Looking for something similar to in_groups_of but not really

jjkiesch · April 2, 2008, 7:29pm

i’m trying to figure out an elegant way of taking an array or
enumerable object and dividing it as even as possible into sub arrays.

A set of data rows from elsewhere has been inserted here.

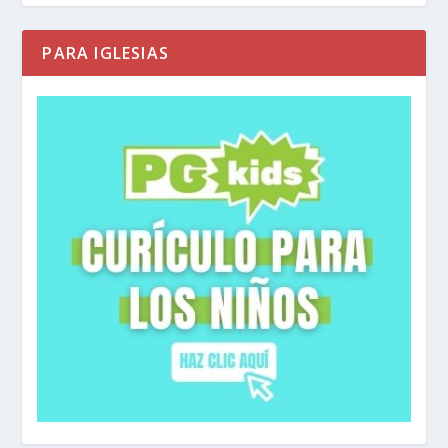
PARA IGLESIAS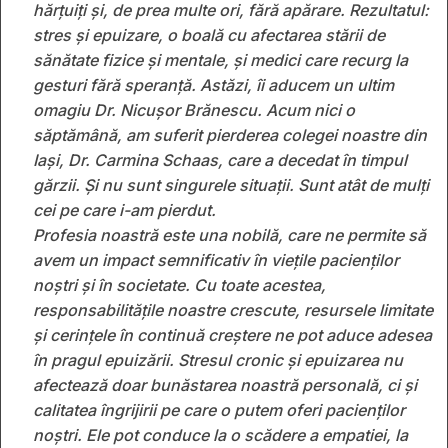
hărțuiți și, de prea multe ori, fără apărare. Rezultatul:
stres și epuizare, o boală cu afectarea stării de
sănătate fizice și mentale, și medici care recurg la
gesturi fără speranță. Astăzi, îi aducem un ultim
omagiu Dr. Nicușor Brănescu. Acum nici o
săptămână, am suferit pierderea colegei noastre din
Iași, Dr. Carmina Schaas, care a decedat în timpul
gărzii. Și nu sunt singurele situații. Sunt atât de mulți
cei pe care i-am pierdut.
Profesia noastră este una nobilă, care ne permite să
avem un impact semnificativ în viețile pacienților
noștri și în societate. Cu toate acestea,
responsabilitățile noastre crescute, resursele limitate
și cerințele în continuă creștere ne pot aduce adesea
în pragul epuizării. Stresul cronic și epuizarea nu
afectează doar bunăstarea noastră personală, ci și
calitatea îngrijirii pe care o putem oferi pacienților
noștri. Ele pot conduce la o scădere a empatiei, la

in_groups_of works fine if i’m trying to define the number of objects
inside each sub array, but what if i just want to define how many sub
arrays instead? is there a method for something like that or would i
need to write something custom?

jjkiesch · April 2, 2008, 7:46pm

i found the transpose method which works unless i pass false to the
options of in_groups_of.

users.in_groups_of(3, false).transpose

returns:

IndexError: element size differs (2 should be 3)
from (irb):19:in `transpose’
from (irb):19
from :0

are there any workarounds for this?

jjkiesch · April 2, 2008, 8:01pm

Hmm… maybe not quite that easy… that formula leaves some holes in
the distribution of elements…

jjkiesch · April 2, 2008, 7:48pm

X in_groups_of Y = Z, and you want Z to be fixed…

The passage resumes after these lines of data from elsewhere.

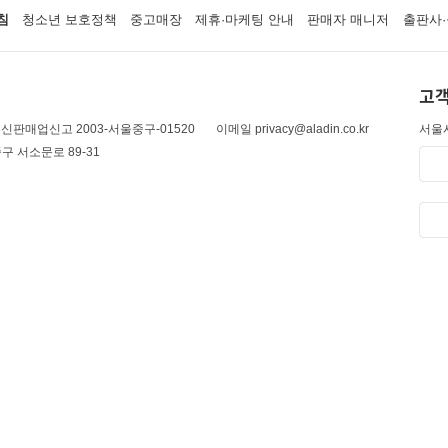
침
청소년 보호정책
중고매장
제휴·마케팅 안내
판매자 매니저
출판사·
고객
신판매업신고 2003-서울중구-01520
이메일 privacy@aladin.co.kr
서울시
구 서소문로 89-31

Assuming you know X (how big the array/collection is) and Z (the desired
number of sub-arrays), the math is pretty simple. Something like:
in_groups_of ((X/Z)+0.9999).to_i or something like that

jjkiesch · April 3, 2008, 3:39pm

Josh K. wrote:

i’m trying to figure out an elegant way of taking an array or
enumerable object and dividing it as even as possible into sub arrays.

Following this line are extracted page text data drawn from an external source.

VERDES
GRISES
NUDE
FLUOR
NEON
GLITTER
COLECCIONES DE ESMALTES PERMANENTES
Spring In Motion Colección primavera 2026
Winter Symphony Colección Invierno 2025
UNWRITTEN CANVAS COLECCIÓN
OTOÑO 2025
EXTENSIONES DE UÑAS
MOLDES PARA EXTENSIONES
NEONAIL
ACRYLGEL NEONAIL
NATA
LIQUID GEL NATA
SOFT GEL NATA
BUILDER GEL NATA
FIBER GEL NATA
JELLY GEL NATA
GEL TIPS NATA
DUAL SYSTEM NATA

Is your notion of “as even as possible” something like you want three
sub-arrays to fill like this (where items are distributes as evenly as
possible)?

Item Count SubArrays
1 sa1 = [1] sa2 = [] sa3 = []
2 sa1 = [1] sa2 = [2] sa3 = []
3 sa1 = [1] sa2 = [2] sa3 = [3]
4 sa1 = [1,2] sa2 = [3] sa3 = [4]
5 sa1 = [1,2] sa2 = [3,4] sa3 = [5]
6 sa1 = [1,2] sa2 = [3,4] sa3 = [5,6]
7 sa1 = [1,2,3] sa2 = [4,5] sa3 = [6,7]
8 sa1 = [1,2,3] sa2 = [4,5,6] sa3 = [7,8]
9 sa1 = [1,2,3] sa2 = [4,5,6] sa3 = [7,8,9]
10 sa1 = [1,2,3,4] sa2 = [5,6,7] sa3 = [8,9,10]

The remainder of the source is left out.